15 December 2008

Displaced and Right at Home

Advent this year was to be about displacement.
Mary and Joseph, forced from their homes for a census, giving birth in a barn without friends or family to help.
Elizabeth and Zechariah, old and barren, shamed by being childless.
Shepherds, the disgraced of society, spoken to by angels.
Wise Men, travelling a foreign land in search of something, whatever it was that the star meant.

Alone, outcast, seemingly abandoned.
And yet all tightly held in the palm of the Almighty.

This has been our story at Immanuel this year.
The fire drove us into the parking lot, into our community, destroying our plans for a huge celebration of 25 years of Living Pictures.
The smoke smell and soot has engulfed us, leaving our eyes burning and our hearts as heavy.
As parts of our sacred space have been ripped from the floors and the walls, as we have declared things long a part of our story a "loss," we have had to part with pieces of our identity.

But in the midst, we have known whose we are. We have known that God is in this place, even among the ashes. We have been a part of the larger Christmas story this year, finding our own feelings in the words and stories of the gospels.

We have been out there "on our own," it would seem - worshipping in a high school, working daily in the dirt, offering our Christmas gift from another sanctuary, the center of media attention for days. It has been exhausting.

But it has been good. We are a family and we are together. As Mary goes to Elizabeth to share in their unusual situation together - one woman old and pregnant, the other caught in the scandal of an unwed pregnancy - we have found solace in our journey through the embrace of one another.

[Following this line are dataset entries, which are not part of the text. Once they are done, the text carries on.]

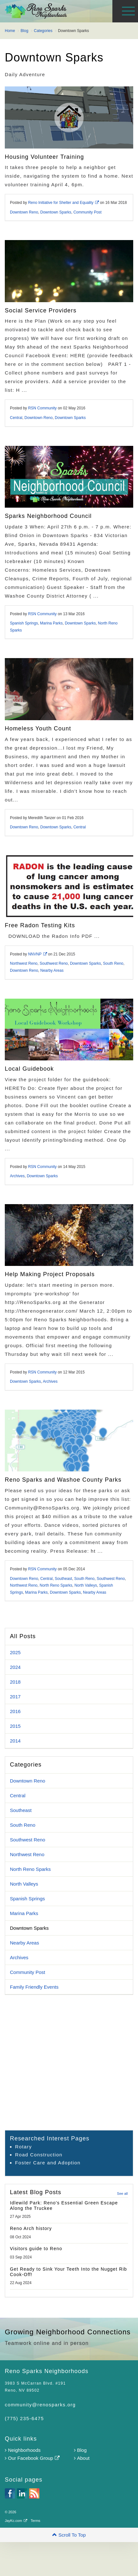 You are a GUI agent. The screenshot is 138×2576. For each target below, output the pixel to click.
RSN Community (42, 408)
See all (122, 2193)
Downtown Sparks (55, 212)
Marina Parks (51, 623)
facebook (10, 2493)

It will be a long time before worship is "like it used to be." In fact, I hope it will never be like it used to be. I hope this time will shed new light on what it means to be Immanuel. I hope that we will find new compassion for those who are displaced. I hope we will discover what it takes to begin again. I hope we will accept what it means to be a true family of faith.

Advent is anticipation.
It seems our Advent season will be long, as we wait for the time when we will come back into our own building.
May we discover all that we have to learn.
May we seek to be people proclaiming that God is with us:
in the fire,
in the soot,
and in every step of this journey.

Immanuel Baptist Church
following Jesus wherever He leads,
even into the cold of displacement.

1 comment:

Anonymous said...

Your strength, insight and wisdom for one so young amazes me! You are a real witness of what God can do when you are open and listening to Him in everything around you. I thank God for you!